• Stars
    star
    358
  • Rank 118,120 (Top 3 %)
  • Language
    Python
  • Created over 11 years ago
  • Updated 2 months ago

Reviews

There are no reviews yet. Be the first to send feedback to the community and the maintainers!

Repository Details

The Django source code for the GovTrack.us website.

GovTrack website frontend

This repo contains the source code of the front-end for www.GovTrack.us. The data-gathering scripts are elsewhere.

Local Development

Development using Vagrant

GovTrack.us is based on Python 3 and Django 2.1 and runs on Ubuntu 18.04 or OS X. To simplify local development, we have a Vagrantfile in this directory. You can get started quickly simply by installing Vagrant and running:

# Get this repo (you must clone with `--recursive`)
git clone --recursive https://github.com/govtrack/govtrack.us-web.git

# Change to this repo's directory.
cd govtrack.us-web

# Start Vagrant.
vagrant up

# Create your initial user.
vagrant ssh -- -t ./manage.py createsuperuser

# Start debug server.
vagrant ssh -- -t ./manage.py runserver 0.0.0.0:8000

# Visit the website in your browser at http://localhost:8000!

# Stop the virtual machine when you are done.
vagrant suspend

# Destroy the virtual machine when you no longer are working on GovTrack ever again (or when you want your disk space back).
vagrant destroy

Even though the site is running in the virtual machine, it is using the source files on your host computer. So you can open up the files that you got from this repository in your favorite text editor like normal and the virtual machine will see your changes. When you edit .py files, runserver will automatically restart to re-load the code. The site's database and search indexes are also stored on the host machine so they will be saved even when you destroy your vagrant box.

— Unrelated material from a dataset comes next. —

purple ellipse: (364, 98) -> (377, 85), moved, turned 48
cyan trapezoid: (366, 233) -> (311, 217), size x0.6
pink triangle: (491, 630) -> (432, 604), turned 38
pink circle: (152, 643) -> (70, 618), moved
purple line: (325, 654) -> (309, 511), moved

See further down about configuration.

Development without Vagrant

To set up GovTrack development without a virtual machine, get the source code in this repository (use --recursive, as mentioned above), and then you'll need to follow along with the steps in our Vagrantfile by just looking at what we did and doing the same on your command line.

At the end:

# Create your initial user.
./manage.py createsuperuser

# Start the debug server.
./manage.py runserver

Getting test data

The Vagrantfile automatically loads current legislator information from the live site. The site draws on about a dozen different data sources.

Bills & votes

To get bill and vote data, you'll need to run the "congress" project scrapers.

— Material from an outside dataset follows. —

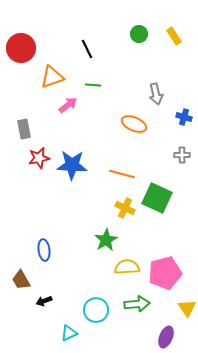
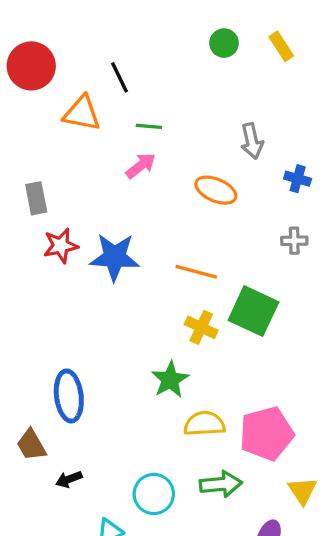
black line: (87, 49) -> (119, 77), moved
orange triangle: (52, 77) -> (82, 113), turned 30
pink arrow: (68, 105) -> (141, 166), moved
blue ellipse: (44, 250) -> (69, 396), size x1.4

If you used Vagrant, use vagrant ssh to go into the virtual machine. Otherwise, perform these steps in this project's main directory:

sudo apt install python-dev libxml2-dev libxslt1-dev libz-dev python-pip # see congress project deps
git clone https://github.com/unitedstates/congress congress-project
cd congress-project/
pip2 install -r requirements.txt 
python2 run govinfo --bulkdata=BILLSTATUS --congress=116
python2 run govinfo --collections=BILLS --extract=pdf --years=2020 
python2 run bills --log=debug --govtrack
python2 run votes --log=debug --govtrack
cd ..
mkdir -p local
cho "CONGRESS_DATA_PATH=congress-project/data" >> local/settings.env
mkdir -p data/historical-committee-membership
echo "<stub/>" > data/historical-committee-membership/116.xml
./parse.py bill
./parse.py vote

Configuration

Some features of the site require additional configuration. To set configuration variables, create a file named local/settings.env and set any of the following optional variables (defaults are shown where applicable):

# Database server.
# See https://github.com/kennethreitz/dj-database-url
DATABASE_URL=sqlite:///local/database.sqlite...

# Memcached server.
# See https://github.com/ghickman/django-cache-url#supported-caches
CACHE_URL=locmem://opendataiscool

# Search server.
# See https://github.com/simpleenergy/dj-haystack-url#url-schema
#
# For local development you may want to use the (default) Xapian search engine, e.g.:
# xapian:/home/username/govtrack.us-web/xapian_index_person
# You'll need to `apt-get install python3-xapian` and `pip install xapian-haystack`
# or see https://github.com/notanumber/xapian-haystack.
#
# For a production deployment you may want to use Solr instead, e.g.:
# solr:http://localhost:8983/solr/person
#
# You can also specify 'simple' to have a dummy search backend that
# does not actually index or search anything.
HAYSTACK_PERSON_CONNECTION=xapian:local/xapian_index_person
HAYSTACK_BILL_CONNECTION=xapian:local/xapian_index_bill

# Django uses a secret key to provide cryptographic signing. It should be random
# and kept secure. You can generate a key with `./manage.py generate_secret_key`
SECRET_KEY=(randomly generated on each run if not specified)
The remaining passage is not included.